8-years-old female boxer with pelvic limbs weakness and leishmaniosis. In the radiographic study of the lumbar spine, a soft tissue lesion with mineralizations at the ventral aspect of the vertebral bodies of L7-S1 was seen. An abdominal CT was performed.
There is an ill-defined and heterogeneous soft tissue mass in the ventral aspect of the lumbosacral region (red arrows). This lesion seems to originate from the ventral aspect of the vertebral bodies of L7-S1 and hypaxial musculature, affecting the psoas major and minor muscles. The mass has an amorphous bone attenuation component. In the post-contrast series, the soft tissue component of the mass shows a marked heterogeneous contrast enhancement. The osseous structures do not show evident abnormalities at this level.
The mass causes a moderate mass effect displacing ventrally the major abdominal vessels (caudal vena cava and aorta), with marked compression of the right common iliac vein (blue arrows). The most caudal portion of the latest is embedded within the mass (green arrow), without being clearly visible at this level. More caudally, the external iliac vein can be seen, with normal appearance.

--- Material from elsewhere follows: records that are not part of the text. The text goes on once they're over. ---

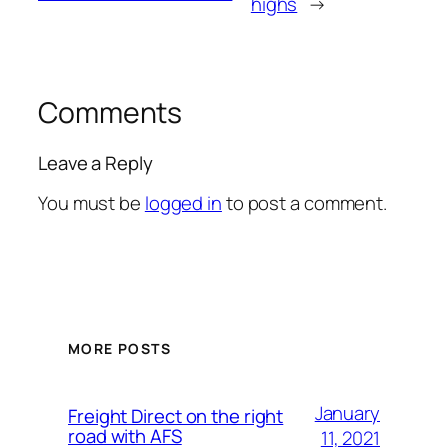
highs
→
Comments
Leave a Reply
You must be
logged in
to post a comment.
MORE POSTS
January
Freight Direct on the right
road with AFS
11, 2021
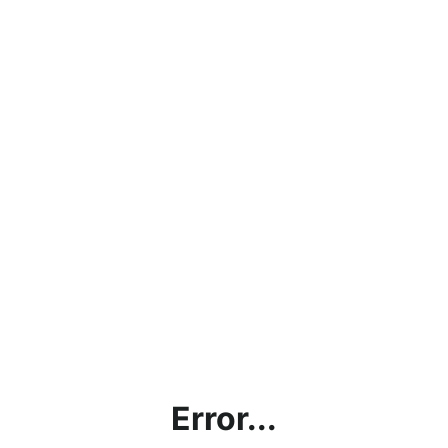
Error...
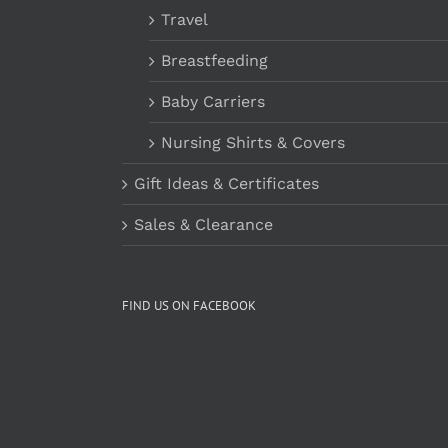
Travel
Breastfeeding
Baby Carriers
Nursing Shirts & Covers
Gift Ideas & Certificates
Sales & Clearance
FIND US ON FACEBOOK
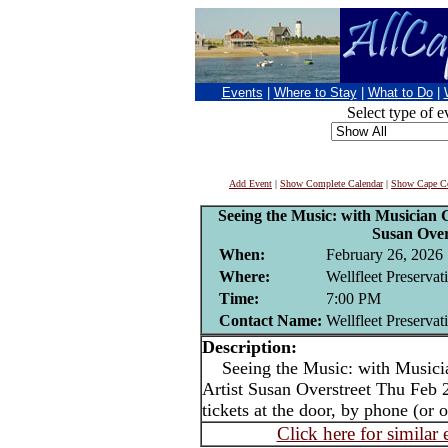
Events
|
Where to Stay
|
What to Do
|
Select type of e
Add Event
|
Show Complete Calendar
|
Show Cape Co
Seeing the Music: with Musician G
Susan Over
When:
February 26, 2026
Where:
Wellfleet Preservat
Time:
7:00 PM
Contact Name:
Wellfleet Preservat
Description:
Seeing the Music: with Musicia
Artist Susan Overstreet Thu Feb 
tickets at the door, by phone (or o
Click here for similar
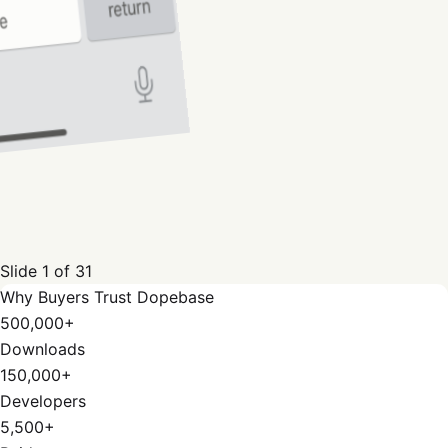
Slide
1
of
31
Why Buyers Trust Dopebase
500,000+
Downloads
150,000+
Developers
5,500+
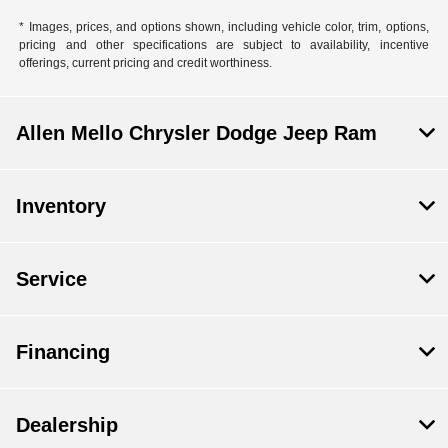
* Images, prices, and options shown, including vehicle color, trim, options,
pricing and other specifications are subject to availability, incentive
offerings, current pricing and credit worthiness.
Allen Mello Chrysler Dodge Jeep Ram
Inventory
Service
Financing
Dealership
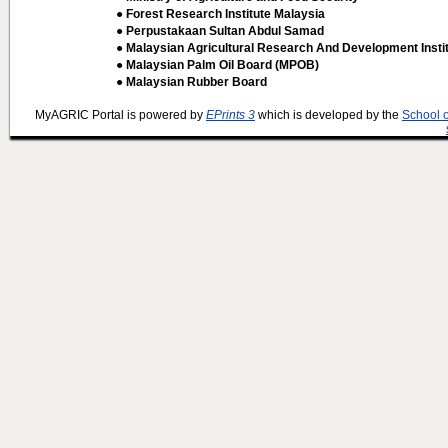
● Forest Research Institute Malaysia
● Perpustakaan Sultan Abdul Samad
● Malaysian Agricultural Research And Development Insti
● Malaysian Palm Oil Board (MPOB)
● Malaysian Rubber Board
MyAGRIC Portal is powered by
EPrints 3
which is developed by the
School 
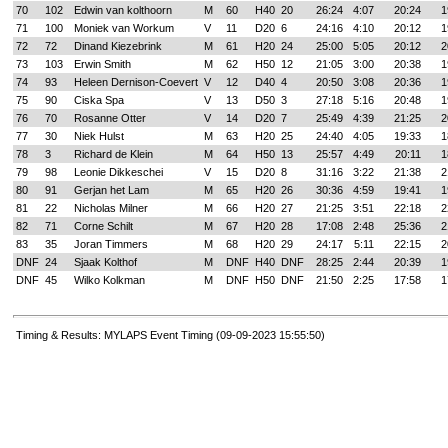
70
102
Edwin van kolthoorn
M
60
H40
20
26:24
4:07
20:24
1
71
100
Moniek van Workum
V
11
D20
6
24:16
4:10
20:12
1
72
72
Dinand Kiezebrink
M
61
H20
24
25:00
5:05
20:12
2
73
103
Erwin Smith
M
62
H50
12
21:05
3:00
20:38
1
74
93
Heleen Dernison-Coevert
V
12
D40
4
20:50
3:08
20:36
1
75
90
Ciska Spa
V
13
D50
3
27:18
5:16
20:48
1
76
70
Rosanne Otter
V
14
D20
7
25:49
4:39
21:25
2
77
30
Niek Hulst
M
63
H20
25
24:40
4:05
19:33
1
78
3
Richard de Klein
M
64
H50
13
25:57
4:49
20:11
1
79
98
Leonie Dikkeschei
V
15
D20
8
31:16
3:22
21:38
2
80
91
Gerjan het Lam
M
65
H20
26
30:36
4:59
19:41
1
81
22
Nicholas Milner
M
66
H20
27
21:25
3:51
22:18
2
82
71
Corne Schilt
M
67
H20
28
17:08
2:48
25:36
2
83
35
Joran Timmers
M
68
H20
29
24:17
5:11
22:15
2
DNF
24
Sjaak Kolthof
M
DNF
H40
DNF
28:25
2:44
20:39
1
DNF
45
Wilko Kolkman
M
DNF
H50
DNF
21:50
2:25
17:58
1
Timing & Results: MYLAPS Event Timing (09-09-2023 15:55:50)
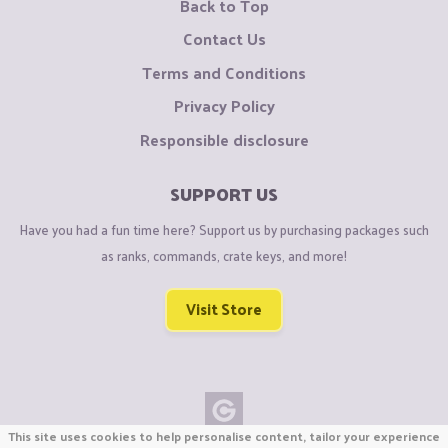
Back to Top
Contact Us
Terms and Conditions
Privacy Policy
Responsible disclosure
SUPPORT US
Have you had a fun time here? Support us by purchasing packages such
as ranks, commands, crate keys, and more!
Visit Store
This site uses cookies to help personalise content, tailor your experience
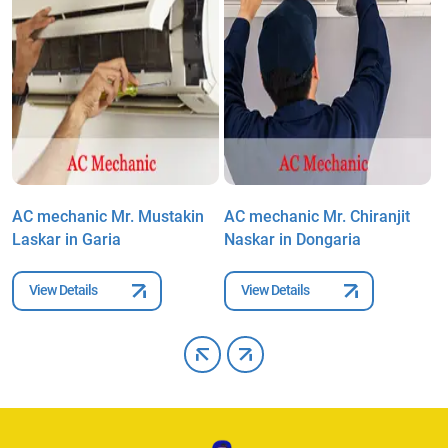
AC mechanic Mr. Mustakin
AC mechanic Mr. Chiranjit
A
Laskar in Garia
Naskar in Dongaria
K
View Details
View Details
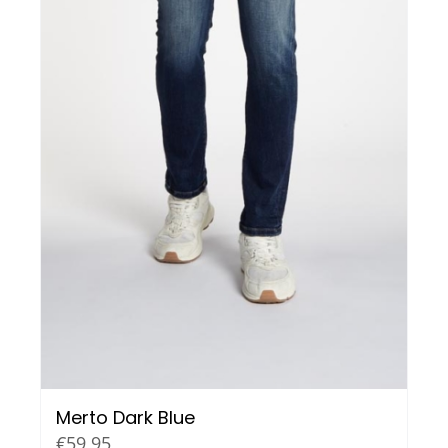
Merto Dark Blue
€
59,95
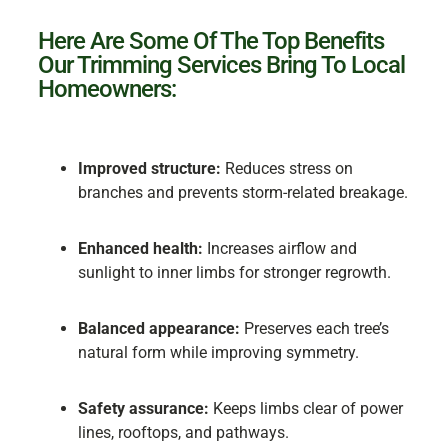
Here Are Some Of The Top Benefits
Our Trimming Services Bring To Local
Homeowners:
Improved structure:
Reduces stress on
branches and prevents storm-related breakage.
Enhanced health:
Increases airflow and
sunlight to inner limbs for stronger regrowth.
Balanced appearance:
Preserves each tree’s
natural form while improving symmetry.
Safety assurance:
Keeps limbs clear of power
lines, rooftops, and pathways.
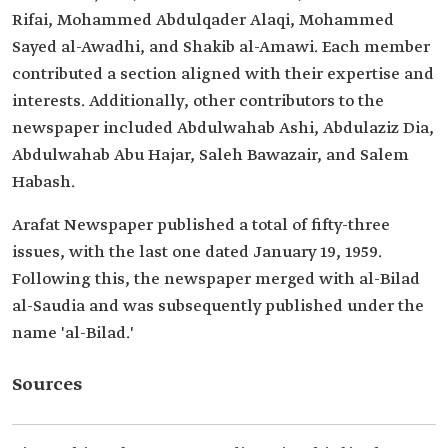
Rifai, Mohammed Abdulqader Alaqi, Mohammed
Sayed al-Awadhi, and Shakib al-Amawi. Each member
contributed a section aligned with their expertise and
interests. Additionally, other contributors to the
newspaper included Abdulwahab Ashi, Abdulaziz Dia,
Abdulwahab Abu Hajar, Saleh Bawazair, and Salem
Habash.
Arafat Newspaper published a total of fifty-three
issues, with the last one dated January 19, 1959.
Following this, the newspaper merged with al-Bilad
al-Saudia and was subsequently published under the
name 'al-Bilad.'
Sources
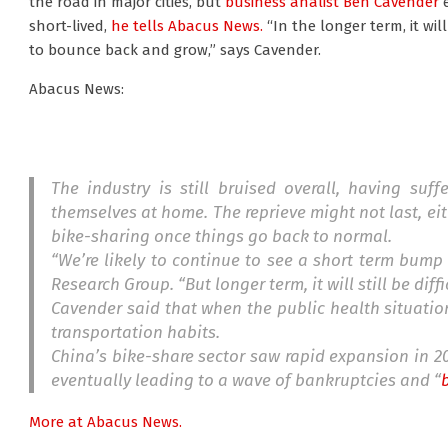
the road in major cities, but
business analist Ben Cavender
e
short-lived,
he tells Abacus News.
“In the longer term, it will 
to bounce back and grow,” says Cavender.
Abacus News:
The industry is still bruised overall, having su
themselves at home. The reprieve might not last, eit
bike-sharing once things go back to normal.
“We’re likely to continue to see a short term bump
Research Group. “But longer term, it will still be dif
Cavender said that when the public health situation
transportation habits.
China’s bike-share sector saw rapid expansion in 20
eventually leading to a wave of bankruptcies and “
More at Abacus News.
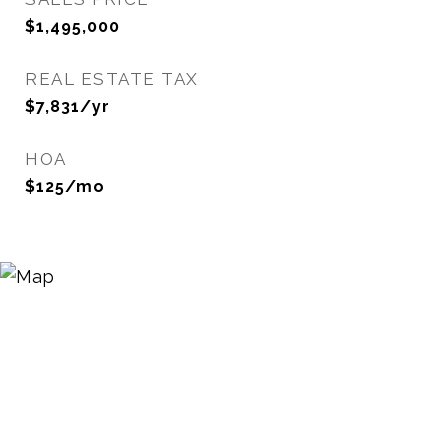
$1,495,000
REAL ESTATE TAX
$7,831/yr
HOA
$125/mo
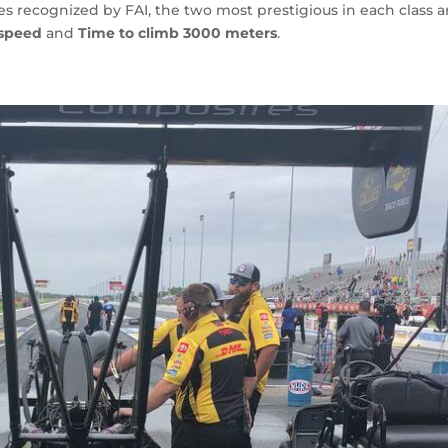
s recognized by FAI, the two most prestigious in each class a
 speed
and
Time to climb 3000 meters
.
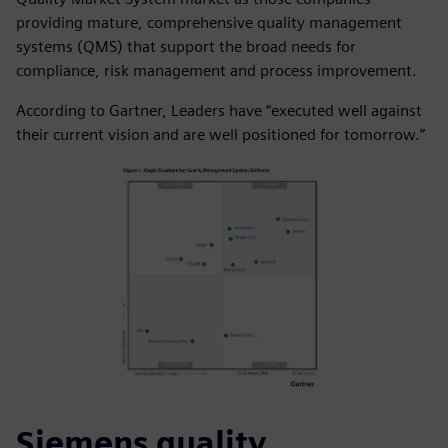
providing mature, comprehensive quality management
systems (QMS) that support the broad needs for
compliance, risk management and process improvement.
According to Gartner, Leaders have “executed well against
their current vision and are well positioned for tomorrow.”
Siemens quality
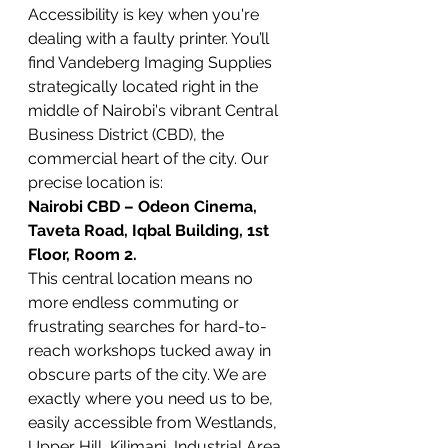
Accessibility is key when you're 
dealing with a faulty printer. You’ll 
find Vandeberg Imaging Supplies 
strategically located right in the 
middle of Nairobi's vibrant Central 
Business District (CBD), the 
commercial heart of the city. Our 
precise location is:
Nairobi CBD – Odeon Cinema, 
Taveta Road, Iqbal Building, 1st 
Floor, Room 2.
This central location means no 
more endless commuting or 
frustrating searches for hard-to-
reach workshops tucked away in 
obscure parts of the city. We are 
exactly where you need us to be, 
easily accessible from Westlands, 
Upper Hill, Kilimani, Industrial Area, 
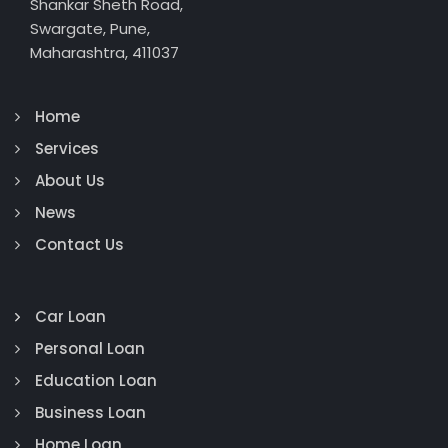
Shankar Sheth Road,
Swargate, Pune,
Maharashtra, 411037
Home
Services
About Us
News
Contact Us
Car Loan
Personal Loan
Education Loan
Business Loan
Home Loan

There is ventral displacement of the urinary bladder’s neck (orange arrows) and colon (blue arrows).
The sacral lymph nodes are mildly enlarged (left > right) with homogeneous contrast enhancement (green arrows). The left medial and internal iliac lymph nodes are normal. However, the right lymph nodes are not clearly visualized because of the mass.
There is spondylosis deformans in the lumbosacral region extending laterally and dorsally with narrowing of the L7-S1 intervertebral foraminae (green arrows).
- Sublumbar mass, with mixed bone and soft tissue components, related to the vertebral bodies of L7-S1, affecting the hypaxial musculature. This is most likely consistent with neoplasia (sarcoma – sublumbar extra-skeletal osteosarcoma or other sarcomas). Benign bone lesions or granulomatous lesions are unlikely given its characteristics.
- Compression of the common iliac vein due to the mass. Invasion of this vessel by the mass cannot be ruled out.
- Sacral lymphadenopathy (left > right): metastatic vs reactive
- Mild spondylosis deformans and stenosis of both L7-S1 intervertebral foraminae – degenerative and incidental finding most likely, but nerve root compression cannot be ruled out -.
Fine needle aspiration of the mass is recommended in order to reach a definitive diagnosis. Ultrasound evaluation of the vasculature adjacent to the mass could be considered. The mass and the affection of the vasculature or the changes at the lumbosacral level could explain the patient’s clinical signs; nerve involvement at this level cannot be ruled out.